_Brief_:
Within the data below, copy each line where the string "menu" is found.

Provided data Block Start

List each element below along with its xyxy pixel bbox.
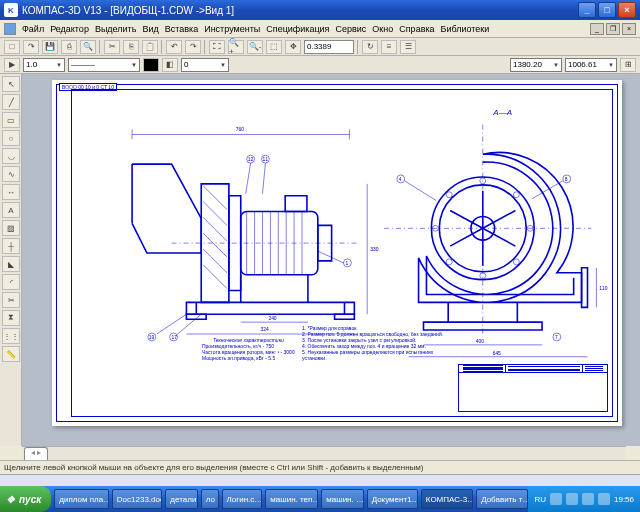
statusbar: Щелкните левой кнопкой мыши на объекте д…	[0, 460, 640, 474]
lang-indicator[interactable]: RU	[534, 495, 546, 504]
start-button[interactable]: ❖пуск	[0, 486, 51, 512]
mdi-restore[interactable]: ❐	[606, 23, 620, 35]
close-button[interactable]: ×	[618, 2, 636, 18]
menu-file[interactable]: Файл	[22, 24, 44, 34]
zoomfit-icon[interactable]: ⛶	[209, 40, 225, 54]
stroke-combo[interactable]: 1.0	[23, 58, 65, 72]
task-item[interactable]: машин. …	[321, 489, 363, 509]
copy-icon[interactable]: ⎘	[123, 40, 139, 54]
tray-icon[interactable]	[598, 493, 610, 505]
system-tray[interactable]: RU 19:56	[528, 486, 640, 512]
redo-icon[interactable]: ↷	[185, 40, 201, 54]
task-item[interactable]: машин. теп…	[265, 489, 318, 509]
pointer-icon[interactable]: ↖	[2, 76, 20, 92]
task-item[interactable]: Логин.с…	[222, 489, 263, 509]
properties-icon[interactable]: ☰	[400, 40, 416, 54]
menu-help[interactable]: Справка	[399, 24, 434, 34]
circle-icon[interactable]: ○	[2, 130, 20, 146]
svg-line-7	[203, 186, 227, 210]
rect-icon[interactable]: ▭	[2, 112, 20, 128]
menu-tools[interactable]: Инструменты	[204, 24, 260, 34]
paste-icon[interactable]: 📋	[142, 40, 158, 54]
save-icon[interactable]: 💾	[42, 40, 58, 54]
linestyle-combo[interactable]: ———	[68, 58, 140, 72]
mdi-close[interactable]: ×	[622, 23, 636, 35]
chamfer-icon[interactable]: ◣	[2, 256, 20, 272]
cut-icon[interactable]: ✂	[104, 40, 120, 54]
task-item[interactable]: КОМПАС-3…	[421, 489, 473, 509]
task-item[interactable]: диплом пла…	[54, 489, 109, 509]
svg-line-56	[483, 228, 516, 246]
view-tab[interactable]: ◂ ▸	[24, 447, 48, 461]
tech-notes-left: Технические характеристики Производитель…	[202, 337, 295, 361]
maximize-button[interactable]: □	[598, 2, 616, 18]
menu-view[interactable]: Вид	[142, 24, 158, 34]
zoomwin-icon[interactable]: ⬚	[266, 40, 282, 54]
task-item[interactable]: детали	[165, 489, 197, 509]
taskbar: ❖пуск диплом пла… Doc1233.doc детали ло …	[0, 486, 640, 512]
svg-rect-24	[285, 196, 307, 212]
mirror-icon[interactable]: ⧗	[2, 310, 20, 326]
sheet-frame: ВООО 00 10 и 0 СТ 10 А—А 760	[56, 84, 618, 422]
task-item[interactable]: ло	[201, 489, 219, 509]
tech-notes-right: 1. *Размер для справок. 2. Размер поз. 5…	[302, 325, 452, 361]
menu-libs[interactable]: Библиотеки	[441, 24, 490, 34]
separator	[357, 40, 359, 54]
menu-service[interactable]: Сервис	[336, 24, 367, 34]
svg-text:19: 19	[149, 335, 155, 340]
zoomout-icon[interactable]: 🔍-	[247, 40, 263, 54]
print-icon[interactable]: ⎙	[61, 40, 77, 54]
snap-icon[interactable]: ⊞	[620, 58, 636, 72]
text-icon[interactable]: A	[2, 202, 20, 218]
trim-icon[interactable]: ✂	[2, 292, 20, 308]
pan-icon[interactable]: ✥	[285, 40, 301, 54]
axis-icon[interactable]: ┼	[2, 238, 20, 254]
coord-y[interactable]: 1006.61	[565, 58, 617, 72]
open-icon[interactable]: ↷	[23, 40, 39, 54]
layers-icon[interactable]: ≡	[381, 40, 397, 54]
color-icon[interactable]	[143, 58, 159, 72]
arc-icon[interactable]: ◡	[2, 148, 20, 164]
task-item[interactable]: Добавить т…	[476, 489, 528, 509]
array-icon[interactable]: ⋮⋮	[2, 328, 20, 344]
svg-line-39	[178, 314, 202, 334]
menu-edit[interactable]: Редактор	[50, 24, 89, 34]
drawing-canvas[interactable]: ВООО 00 10 и 0 СТ 10 А—А 760	[22, 74, 640, 446]
menu-select[interactable]: Выделить	[95, 24, 137, 34]
menu-window[interactable]: Окно	[372, 24, 393, 34]
arrow-icon[interactable]: ▶	[4, 58, 20, 72]
zoomin-icon[interactable]: 🔍+	[228, 40, 244, 54]
undo-icon[interactable]: ↶	[166, 40, 182, 54]
dim-icon[interactable]: ↔	[2, 184, 20, 200]
zoom-input[interactable]: 0.3389	[304, 40, 354, 54]
drawing-sheet: ВООО 00 10 и 0 СТ 10 А—А 760	[52, 80, 622, 426]
layer-icon[interactable]: ◧	[162, 58, 178, 72]
spline-icon[interactable]: ∿	[2, 166, 20, 182]
measure-icon[interactable]: 📏	[2, 346, 20, 362]
refresh-icon[interactable]: ↻	[362, 40, 378, 54]
coord-x[interactable]: 1380.20	[510, 58, 562, 72]
task-item[interactable]: Doc1233.doc	[112, 489, 163, 509]
task-item[interactable]: Документ1…	[367, 489, 418, 509]
svg-point-67	[513, 259, 519, 265]
tray-icon[interactable]	[550, 493, 562, 505]
tray-icon[interactable]	[566, 493, 578, 505]
layer-combo[interactable]: 0	[181, 58, 229, 72]
line-icon[interactable]: ╱	[2, 94, 20, 110]
menu-insert[interactable]: Вставка	[165, 24, 198, 34]
tray-icon[interactable]	[582, 493, 594, 505]
clock[interactable]: 19:56	[614, 495, 634, 504]
svg-text:1: 1	[345, 261, 348, 266]
fillet-icon[interactable]: ◜	[2, 274, 20, 290]
svg-line-83	[405, 181, 437, 201]
menu-spec[interactable]: Спецификация	[266, 24, 329, 34]
mdi-minimize[interactable]: _	[590, 23, 604, 35]
svg-rect-25	[186, 302, 354, 314]
new-icon[interactable]: □	[4, 40, 20, 54]
app-icon: K	[4, 3, 18, 17]
hatch-icon[interactable]: ▨	[2, 220, 20, 236]
minimize-button[interactable]: _	[578, 2, 596, 18]
svg-line-58	[450, 228, 483, 246]
svg-line-12	[203, 265, 227, 289]
preview-icon[interactable]: 🔍	[80, 40, 96, 54]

Provided data Block End

_Result of the exercise_:
menu-file[interactable]: Файл	[22, 24, 44, 34]
menu-help[interactable]: Справка	[399, 24, 434, 34]
menu-tools[interactable]: Инструменты	[204, 24, 260, 34]
menu-view[interactable]: Вид	[142, 24, 158, 34]
menu-libs[interactable]: Библиотеки	[441, 24, 490, 34]
menu-service[interactable]: Сервис	[336, 24, 367, 34]
menu-edit[interactable]: Редактор	[50, 24, 89, 34]
menu-select[interactable]: Выделить	[95, 24, 137, 34]
menu-window[interactable]: Окно	[372, 24, 393, 34]
menu-insert[interactable]: Вставка	[165, 24, 198, 34]
menu-spec[interactable]: Спецификация	[266, 24, 329, 34]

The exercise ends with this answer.